━━━━━ Extracted information ━━━━━

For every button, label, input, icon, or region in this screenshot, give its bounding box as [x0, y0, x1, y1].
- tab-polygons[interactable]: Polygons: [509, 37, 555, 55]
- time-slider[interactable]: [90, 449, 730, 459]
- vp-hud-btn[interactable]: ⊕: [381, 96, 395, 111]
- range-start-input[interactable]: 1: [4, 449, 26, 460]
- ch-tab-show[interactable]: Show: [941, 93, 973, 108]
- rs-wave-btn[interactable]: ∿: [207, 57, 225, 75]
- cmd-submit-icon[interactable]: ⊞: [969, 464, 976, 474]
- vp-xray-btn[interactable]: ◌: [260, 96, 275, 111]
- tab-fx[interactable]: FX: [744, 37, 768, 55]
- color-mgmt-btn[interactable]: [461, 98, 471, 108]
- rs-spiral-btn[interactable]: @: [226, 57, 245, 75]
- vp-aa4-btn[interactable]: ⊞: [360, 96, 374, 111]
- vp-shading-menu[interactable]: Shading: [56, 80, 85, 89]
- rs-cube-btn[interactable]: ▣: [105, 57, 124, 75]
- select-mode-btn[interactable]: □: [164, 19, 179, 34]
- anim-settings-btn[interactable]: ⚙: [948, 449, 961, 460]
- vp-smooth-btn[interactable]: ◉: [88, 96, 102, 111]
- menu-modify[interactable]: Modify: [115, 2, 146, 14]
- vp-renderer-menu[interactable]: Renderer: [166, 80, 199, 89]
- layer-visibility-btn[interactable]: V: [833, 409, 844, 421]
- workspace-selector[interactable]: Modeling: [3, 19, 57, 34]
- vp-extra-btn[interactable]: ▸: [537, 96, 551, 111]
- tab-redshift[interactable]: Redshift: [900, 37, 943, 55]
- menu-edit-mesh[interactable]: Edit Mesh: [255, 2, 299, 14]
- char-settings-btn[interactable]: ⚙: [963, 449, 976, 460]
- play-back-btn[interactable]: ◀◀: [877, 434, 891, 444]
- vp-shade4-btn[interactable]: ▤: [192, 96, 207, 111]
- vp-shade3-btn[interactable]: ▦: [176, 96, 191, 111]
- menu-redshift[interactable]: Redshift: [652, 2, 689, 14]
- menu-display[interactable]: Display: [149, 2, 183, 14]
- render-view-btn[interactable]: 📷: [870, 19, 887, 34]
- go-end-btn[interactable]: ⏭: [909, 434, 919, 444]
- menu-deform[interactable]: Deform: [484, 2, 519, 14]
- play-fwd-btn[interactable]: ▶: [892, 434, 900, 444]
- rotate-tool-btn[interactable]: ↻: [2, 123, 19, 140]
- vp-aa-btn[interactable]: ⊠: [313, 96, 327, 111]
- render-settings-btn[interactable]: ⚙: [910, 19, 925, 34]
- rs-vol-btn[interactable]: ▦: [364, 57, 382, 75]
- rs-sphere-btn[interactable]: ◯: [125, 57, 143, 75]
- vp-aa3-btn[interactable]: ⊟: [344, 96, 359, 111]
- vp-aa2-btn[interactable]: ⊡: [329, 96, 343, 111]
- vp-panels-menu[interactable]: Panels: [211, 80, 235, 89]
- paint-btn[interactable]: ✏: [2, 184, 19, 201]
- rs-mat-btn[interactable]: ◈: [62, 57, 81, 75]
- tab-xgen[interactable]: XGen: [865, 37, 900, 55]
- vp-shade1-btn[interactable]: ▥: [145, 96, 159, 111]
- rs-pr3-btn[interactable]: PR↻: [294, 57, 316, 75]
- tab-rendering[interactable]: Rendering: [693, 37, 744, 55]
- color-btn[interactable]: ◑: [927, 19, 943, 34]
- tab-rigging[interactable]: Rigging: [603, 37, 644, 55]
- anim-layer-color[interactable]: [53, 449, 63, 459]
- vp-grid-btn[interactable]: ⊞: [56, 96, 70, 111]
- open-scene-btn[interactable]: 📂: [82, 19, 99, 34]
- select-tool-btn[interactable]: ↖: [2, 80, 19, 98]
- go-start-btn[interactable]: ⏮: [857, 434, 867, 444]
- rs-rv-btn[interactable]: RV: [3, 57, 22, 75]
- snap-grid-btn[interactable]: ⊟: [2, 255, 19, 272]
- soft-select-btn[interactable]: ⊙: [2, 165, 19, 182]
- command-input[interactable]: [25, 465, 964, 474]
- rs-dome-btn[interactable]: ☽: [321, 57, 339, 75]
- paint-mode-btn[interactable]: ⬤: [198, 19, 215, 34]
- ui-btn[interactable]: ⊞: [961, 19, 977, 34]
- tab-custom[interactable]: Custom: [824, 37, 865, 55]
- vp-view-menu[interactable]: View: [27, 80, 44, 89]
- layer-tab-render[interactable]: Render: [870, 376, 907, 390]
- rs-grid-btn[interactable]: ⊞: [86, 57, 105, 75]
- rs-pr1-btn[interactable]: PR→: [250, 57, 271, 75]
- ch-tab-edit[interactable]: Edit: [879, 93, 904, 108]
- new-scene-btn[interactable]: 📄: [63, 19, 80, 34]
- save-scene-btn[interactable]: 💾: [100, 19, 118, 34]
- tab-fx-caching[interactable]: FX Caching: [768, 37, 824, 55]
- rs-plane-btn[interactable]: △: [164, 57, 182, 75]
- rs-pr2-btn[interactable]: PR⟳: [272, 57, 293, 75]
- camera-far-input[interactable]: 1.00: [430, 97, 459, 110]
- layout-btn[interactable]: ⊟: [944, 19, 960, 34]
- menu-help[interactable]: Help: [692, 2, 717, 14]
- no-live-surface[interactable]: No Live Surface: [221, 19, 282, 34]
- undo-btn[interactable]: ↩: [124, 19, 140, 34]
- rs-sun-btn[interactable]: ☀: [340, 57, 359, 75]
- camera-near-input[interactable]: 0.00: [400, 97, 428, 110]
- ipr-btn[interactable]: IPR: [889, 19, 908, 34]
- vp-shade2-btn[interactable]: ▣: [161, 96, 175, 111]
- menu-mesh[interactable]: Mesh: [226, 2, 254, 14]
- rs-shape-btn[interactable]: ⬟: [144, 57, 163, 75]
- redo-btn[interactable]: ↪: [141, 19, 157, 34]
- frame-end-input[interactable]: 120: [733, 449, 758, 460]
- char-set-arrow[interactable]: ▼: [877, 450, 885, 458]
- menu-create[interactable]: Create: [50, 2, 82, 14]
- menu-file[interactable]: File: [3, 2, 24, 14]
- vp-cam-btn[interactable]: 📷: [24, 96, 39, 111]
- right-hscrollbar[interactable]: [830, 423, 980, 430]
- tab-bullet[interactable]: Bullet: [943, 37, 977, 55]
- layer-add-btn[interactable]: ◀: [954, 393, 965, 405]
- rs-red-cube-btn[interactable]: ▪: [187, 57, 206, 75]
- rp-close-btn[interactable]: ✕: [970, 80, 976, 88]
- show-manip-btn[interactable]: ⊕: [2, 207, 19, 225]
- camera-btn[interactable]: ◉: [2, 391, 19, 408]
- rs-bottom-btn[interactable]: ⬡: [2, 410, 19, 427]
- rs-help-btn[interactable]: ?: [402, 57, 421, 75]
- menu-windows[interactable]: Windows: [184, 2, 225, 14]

━━━━━

§ **Your instructions**:
In the entries above, find each line with "anim" and copy it.

§ **Response box**:
- anim-settings-btn[interactable]: ⚙: [948, 449, 961, 460]
- anim-layer-color[interactable]: [53, 449, 63, 459]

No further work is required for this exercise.